:: Source records ::
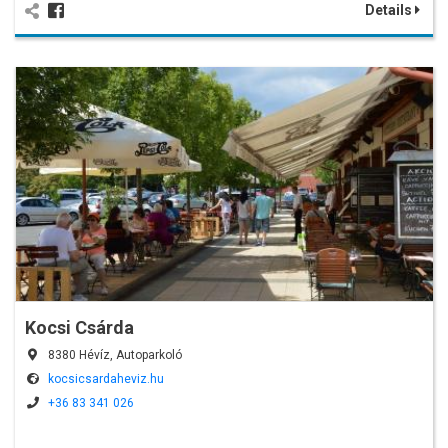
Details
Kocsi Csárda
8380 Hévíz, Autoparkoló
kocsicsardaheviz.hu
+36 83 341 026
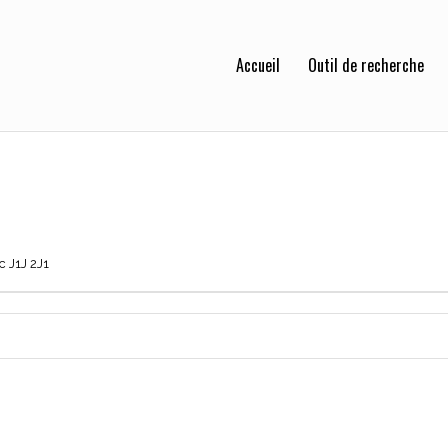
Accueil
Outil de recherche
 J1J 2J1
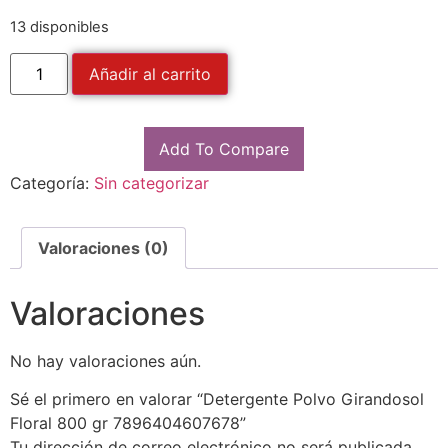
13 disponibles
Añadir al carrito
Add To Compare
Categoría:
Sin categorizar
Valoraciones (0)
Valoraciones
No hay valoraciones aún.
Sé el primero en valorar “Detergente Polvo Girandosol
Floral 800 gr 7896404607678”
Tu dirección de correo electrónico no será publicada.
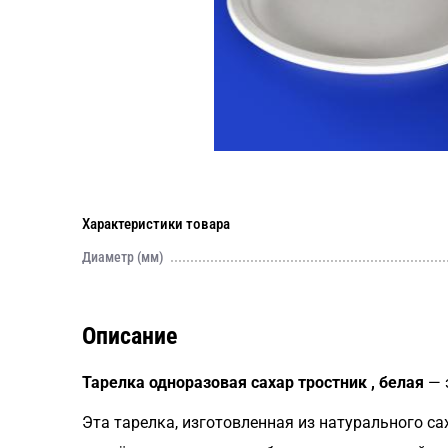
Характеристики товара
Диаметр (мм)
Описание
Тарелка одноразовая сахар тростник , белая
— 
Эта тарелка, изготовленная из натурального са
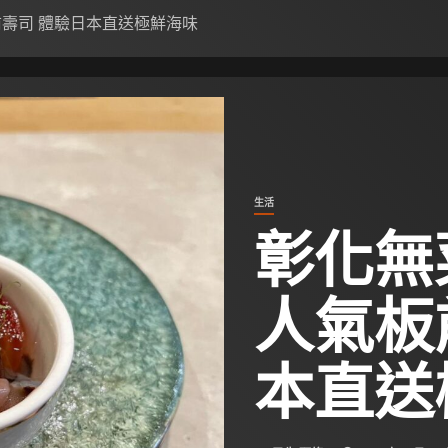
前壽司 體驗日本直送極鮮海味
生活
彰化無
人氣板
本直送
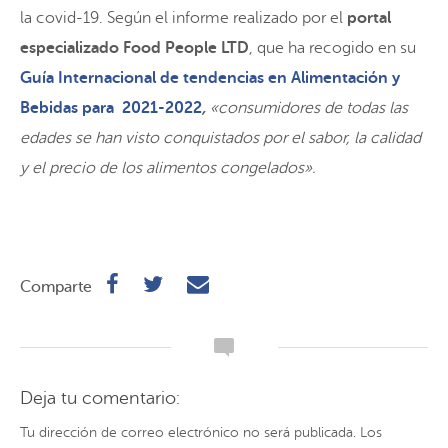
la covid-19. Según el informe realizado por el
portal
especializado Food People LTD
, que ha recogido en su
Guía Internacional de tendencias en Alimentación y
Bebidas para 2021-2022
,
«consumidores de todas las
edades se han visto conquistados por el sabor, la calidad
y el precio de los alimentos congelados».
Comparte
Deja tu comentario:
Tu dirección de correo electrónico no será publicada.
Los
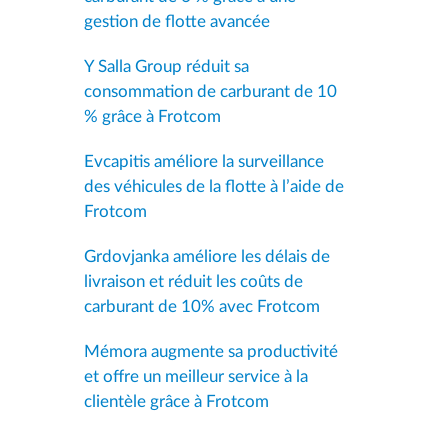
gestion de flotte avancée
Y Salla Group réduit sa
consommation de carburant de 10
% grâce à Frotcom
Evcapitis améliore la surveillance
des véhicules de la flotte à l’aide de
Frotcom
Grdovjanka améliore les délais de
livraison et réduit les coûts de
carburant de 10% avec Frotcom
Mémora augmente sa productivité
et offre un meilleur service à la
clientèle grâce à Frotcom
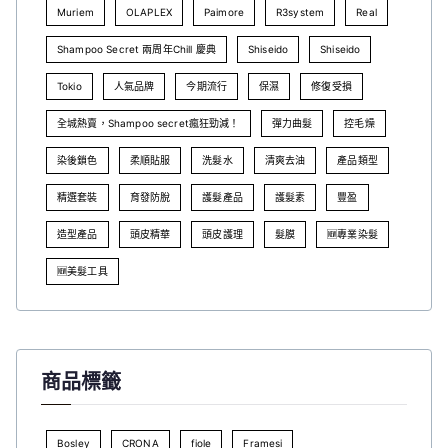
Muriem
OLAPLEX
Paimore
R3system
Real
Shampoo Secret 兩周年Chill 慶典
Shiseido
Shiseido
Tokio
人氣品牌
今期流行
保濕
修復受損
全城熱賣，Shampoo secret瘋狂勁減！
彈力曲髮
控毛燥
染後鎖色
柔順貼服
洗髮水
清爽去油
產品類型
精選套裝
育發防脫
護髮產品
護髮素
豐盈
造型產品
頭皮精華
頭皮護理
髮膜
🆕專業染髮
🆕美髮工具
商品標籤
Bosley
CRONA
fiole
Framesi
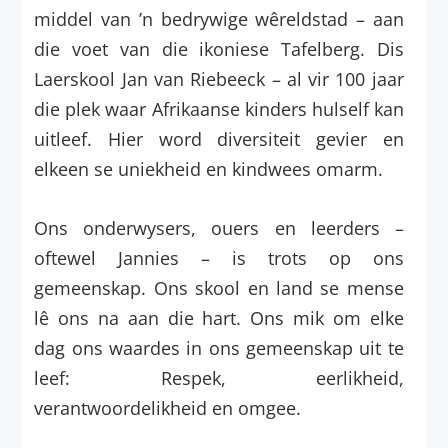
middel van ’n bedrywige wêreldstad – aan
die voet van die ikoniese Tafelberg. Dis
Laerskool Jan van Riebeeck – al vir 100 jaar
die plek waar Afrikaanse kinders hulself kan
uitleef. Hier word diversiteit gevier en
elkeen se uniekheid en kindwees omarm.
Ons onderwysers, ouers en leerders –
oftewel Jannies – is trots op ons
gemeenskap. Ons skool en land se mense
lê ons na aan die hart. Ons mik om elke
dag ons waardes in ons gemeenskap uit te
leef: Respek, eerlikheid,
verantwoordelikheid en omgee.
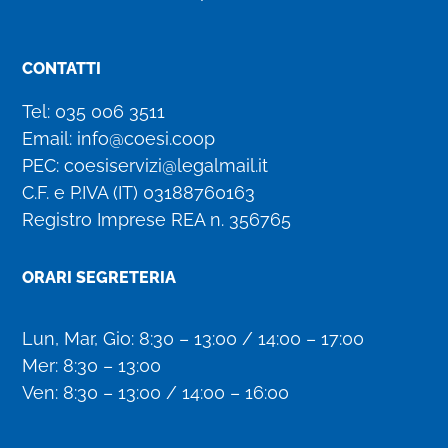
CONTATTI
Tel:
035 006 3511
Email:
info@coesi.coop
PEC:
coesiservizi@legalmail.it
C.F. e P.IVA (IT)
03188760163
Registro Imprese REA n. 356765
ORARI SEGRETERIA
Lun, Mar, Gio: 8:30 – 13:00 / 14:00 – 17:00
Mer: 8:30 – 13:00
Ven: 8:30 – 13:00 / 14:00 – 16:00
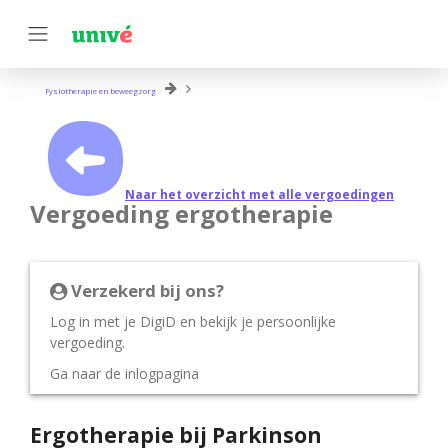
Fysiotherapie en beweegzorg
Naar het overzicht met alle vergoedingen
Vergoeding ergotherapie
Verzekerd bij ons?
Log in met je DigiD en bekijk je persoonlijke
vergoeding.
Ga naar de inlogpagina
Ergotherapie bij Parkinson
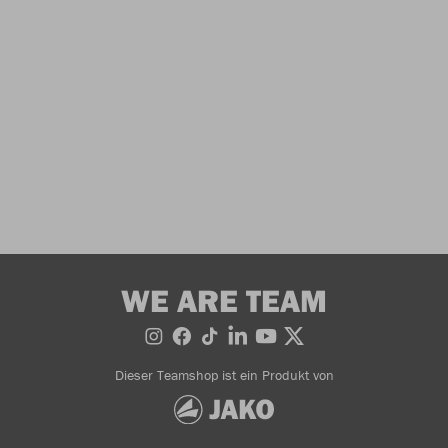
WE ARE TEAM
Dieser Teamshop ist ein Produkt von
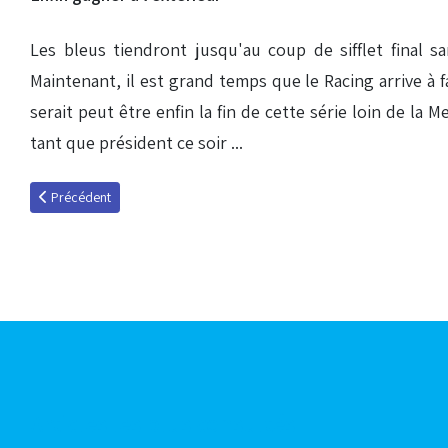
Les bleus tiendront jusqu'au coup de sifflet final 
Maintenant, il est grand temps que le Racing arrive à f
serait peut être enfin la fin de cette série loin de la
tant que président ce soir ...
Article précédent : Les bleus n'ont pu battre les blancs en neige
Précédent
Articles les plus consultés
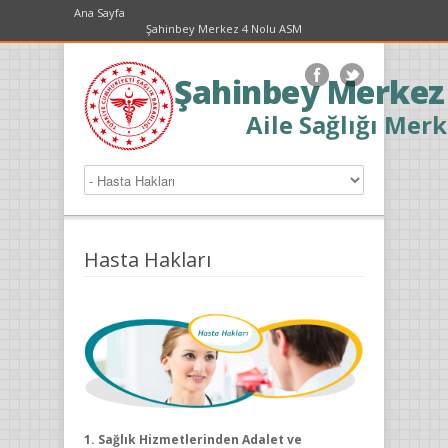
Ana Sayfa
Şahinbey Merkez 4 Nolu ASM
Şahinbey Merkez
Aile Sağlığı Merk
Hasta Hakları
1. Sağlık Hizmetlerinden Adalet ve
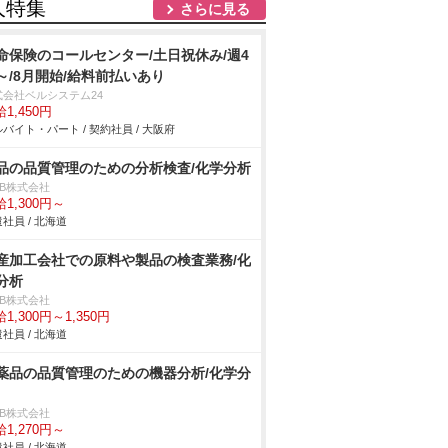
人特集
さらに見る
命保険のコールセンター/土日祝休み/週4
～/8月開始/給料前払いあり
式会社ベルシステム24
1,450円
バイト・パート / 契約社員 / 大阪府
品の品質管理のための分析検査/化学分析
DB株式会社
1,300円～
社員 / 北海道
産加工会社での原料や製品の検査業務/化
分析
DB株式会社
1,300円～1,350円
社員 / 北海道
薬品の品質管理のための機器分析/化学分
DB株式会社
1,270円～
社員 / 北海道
--
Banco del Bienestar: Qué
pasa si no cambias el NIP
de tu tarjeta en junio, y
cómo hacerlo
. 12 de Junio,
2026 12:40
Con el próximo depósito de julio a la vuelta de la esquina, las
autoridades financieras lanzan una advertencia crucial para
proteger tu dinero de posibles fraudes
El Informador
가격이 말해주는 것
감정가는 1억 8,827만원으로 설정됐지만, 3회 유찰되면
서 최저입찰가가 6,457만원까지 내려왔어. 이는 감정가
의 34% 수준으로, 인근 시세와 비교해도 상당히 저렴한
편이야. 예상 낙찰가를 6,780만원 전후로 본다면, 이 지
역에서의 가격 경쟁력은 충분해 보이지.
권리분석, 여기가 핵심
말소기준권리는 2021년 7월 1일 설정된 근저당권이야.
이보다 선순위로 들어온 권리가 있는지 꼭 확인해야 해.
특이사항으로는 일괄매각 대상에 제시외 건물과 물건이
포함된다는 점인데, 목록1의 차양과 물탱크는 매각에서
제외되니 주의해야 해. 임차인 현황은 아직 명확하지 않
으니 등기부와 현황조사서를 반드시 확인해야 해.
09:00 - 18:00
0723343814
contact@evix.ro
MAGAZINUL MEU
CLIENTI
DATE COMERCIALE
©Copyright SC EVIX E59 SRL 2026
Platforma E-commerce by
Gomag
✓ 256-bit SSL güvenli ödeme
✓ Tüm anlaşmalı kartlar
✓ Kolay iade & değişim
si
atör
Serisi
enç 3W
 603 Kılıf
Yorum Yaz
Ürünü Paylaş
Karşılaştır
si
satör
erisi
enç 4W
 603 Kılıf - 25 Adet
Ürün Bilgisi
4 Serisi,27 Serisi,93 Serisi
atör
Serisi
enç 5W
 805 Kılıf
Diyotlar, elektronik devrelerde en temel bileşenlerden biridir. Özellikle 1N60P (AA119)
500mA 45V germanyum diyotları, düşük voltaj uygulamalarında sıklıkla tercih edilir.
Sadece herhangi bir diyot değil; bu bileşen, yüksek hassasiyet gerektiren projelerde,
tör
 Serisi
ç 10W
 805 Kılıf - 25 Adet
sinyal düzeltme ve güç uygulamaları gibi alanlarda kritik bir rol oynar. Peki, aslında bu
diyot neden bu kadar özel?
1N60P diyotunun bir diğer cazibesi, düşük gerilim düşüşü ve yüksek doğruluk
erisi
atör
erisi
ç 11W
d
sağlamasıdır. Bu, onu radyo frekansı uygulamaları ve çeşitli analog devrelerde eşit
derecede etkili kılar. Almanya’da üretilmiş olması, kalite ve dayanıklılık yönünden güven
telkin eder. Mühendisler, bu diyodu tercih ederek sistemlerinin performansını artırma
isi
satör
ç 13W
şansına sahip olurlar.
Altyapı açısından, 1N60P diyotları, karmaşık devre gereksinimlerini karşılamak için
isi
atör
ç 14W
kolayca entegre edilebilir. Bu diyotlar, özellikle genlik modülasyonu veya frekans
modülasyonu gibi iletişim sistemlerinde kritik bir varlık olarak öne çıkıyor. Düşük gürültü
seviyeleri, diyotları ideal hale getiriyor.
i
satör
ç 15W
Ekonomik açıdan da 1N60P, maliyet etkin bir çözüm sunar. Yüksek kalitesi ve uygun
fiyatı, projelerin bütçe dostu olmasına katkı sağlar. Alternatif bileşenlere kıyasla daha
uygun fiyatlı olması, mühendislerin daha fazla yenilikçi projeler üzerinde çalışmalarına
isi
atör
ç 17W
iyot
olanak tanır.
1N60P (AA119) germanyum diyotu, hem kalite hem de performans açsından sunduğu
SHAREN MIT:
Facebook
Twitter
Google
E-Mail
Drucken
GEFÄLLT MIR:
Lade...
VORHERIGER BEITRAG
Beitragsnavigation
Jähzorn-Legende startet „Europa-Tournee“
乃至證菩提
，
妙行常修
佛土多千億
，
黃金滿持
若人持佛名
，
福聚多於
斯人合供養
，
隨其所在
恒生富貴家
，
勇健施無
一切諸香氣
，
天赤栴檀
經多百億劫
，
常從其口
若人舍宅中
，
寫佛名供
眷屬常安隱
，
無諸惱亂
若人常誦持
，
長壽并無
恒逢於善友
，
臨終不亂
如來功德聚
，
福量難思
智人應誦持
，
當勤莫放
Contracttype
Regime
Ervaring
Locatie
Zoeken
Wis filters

:: What this task involves ::
In the entries above, find the line with "Les bleus tiendront" and the line with "Şahinbey Merkez 4 Nolu ASM". Return exactly those lines and all the ones between them, pictures excluded.

:: Output for this task ::
Les bleus tiendront jusqu'au coup de sifflet final 
Maintenant, il est grand temps que le Racing arrive à f
serait peut être enfin la fin de cette série loin de la
tant que président ce soir ...
Article précédent : Les bleus n'ont pu battre les blancs en neige
Précédent
Articles les plus consultés
Ana Sayfa
Şahinbey Merkez 4 Nolu ASM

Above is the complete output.